A Decline in U.S. Consumer Borrowing in November

A Decline in U.S. Consumer Borrowing in November

A decline in U.S. Consumer Borrowing in November: Consumer borrowing in the U.S. slowed in November 2024,
with total credit balances dropping to $5.1 trillion.
This marks the first decline since March 2024 and the largest since August 2023 (-4.25%).

 

Content

Decline in U.S. Consumer Borrowing
Inflation Shows Little Progress
Canadian Oil Imports

 

 

 

 


Decline in U.S. Consumer Borrowing in November Amid Falling Revolving Credit

Consumer borrowing in the U.S. slowed in November 2024,
with total credit balances dropping to $5.1 trillion.
This marks the first decline since March 2024 and the largest since August 2023 (-4.25%).

According to Federal Reserve data released on Wednesday,
consumer credit decreased by $7.5 billion, or 1.8% year-on-year,
following a 4.1% increase in October, contrary to forecasts of a $10.3 billion rise.

Revolving credit, such as credit card debt, fell by 12% year-on-year to $1.359 trillion,
compared to a 13.4% rise in October.
Meanwhile, non-revolving credit, including auto and student loans,
rose by 2% year-on-year to $3.743 trillion,
accelerating from a 0.7% increase in the previous month.

 

Janet Yellen: Inflation Shows Little Progress, U.S. Job Market Remains Stable

Outgoing U.S. Treasury Secretary Janet Yellen stated
that inflation in the United States has not made significant progress over the past two months,
emphasizing the need for cautious and sustainable fiscal and monetary policy responses.

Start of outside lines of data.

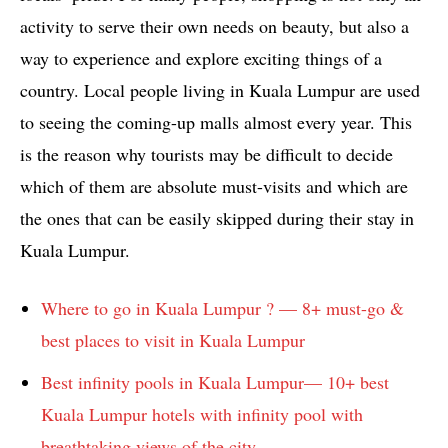
activity to serve their own needs on beauty, but also a
way to experience and explore exciting things of a
country. Local people living in Kuala Lumpur are used
to seeing the coming-up malls almost every year. This
is the reason why tourists may be difficult to decide
which of them are absolute must-visits and which are
the ones that can be easily skipped during their stay in
Kuala Lumpur.
Where to go in Kuala Lumpur ? — 8+ must-go &
best places to visit in Kuala Lumpur
Best infinity pools in Kuala Lumpur— 10+ best
Kuala Lumpur hotels with infinity pool with
breathtaking views of the city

In an interview with CNBC, Yellen noted that the U.S. job market remains stable despite noticeable slowdowns.
She attributed inflation largely to supply shortages,
while pandemic-related spending had only a limited and inconclusive impact on price increases.

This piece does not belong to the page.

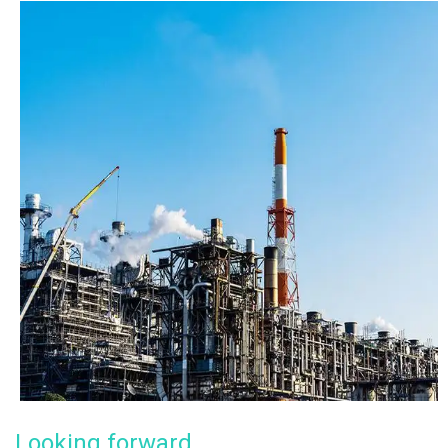
Looking forward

Regarding fixed-income markets,
Yellen highlighted that term premiums are returning to normal levels
and stressed the importance of aligning U.S. fiscal policy with long-term economic stability.
She also mentioned that recent economic data suggests interest rates may rise higher than anticipated,
necessitating close monitoring of market developments.

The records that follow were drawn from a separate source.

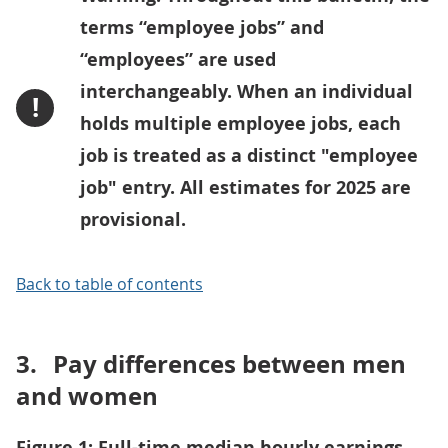
terms “employee jobs” and
“employees” are used
interchangeably. When an individual
!
holds multiple employee jobs, each
job is treated as a distinct "employee
job" entry. All estimates for 2025 are
provisional.
Back to table of contents
3.
Pay differences between men
and women
Figure 1: Full-time median hourly earnings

Yellen also emphasized the importance of responsibly handling expiring tax cuts,
warning that defunding the IRS could increase the federal deficit by $800 billion.
She underscored the need for balanced financial decisions to maintain economic stability.

 

 

 

 

Record High Canadian Oil Imports to the U.S. Ahead of Trump Presidency

According to the U.S. Energy Information Administration,
U.S. imports of Canadian oil reached a record high last week,
hitting 4.42 million barrels daily for the week ending January 3.

This surge comes just weeks before President-elect Donald Trump assumes office on January 20,
amid expectations of stricter tariffs on oil imports as part of his promises to secure the U.S.-Canada border.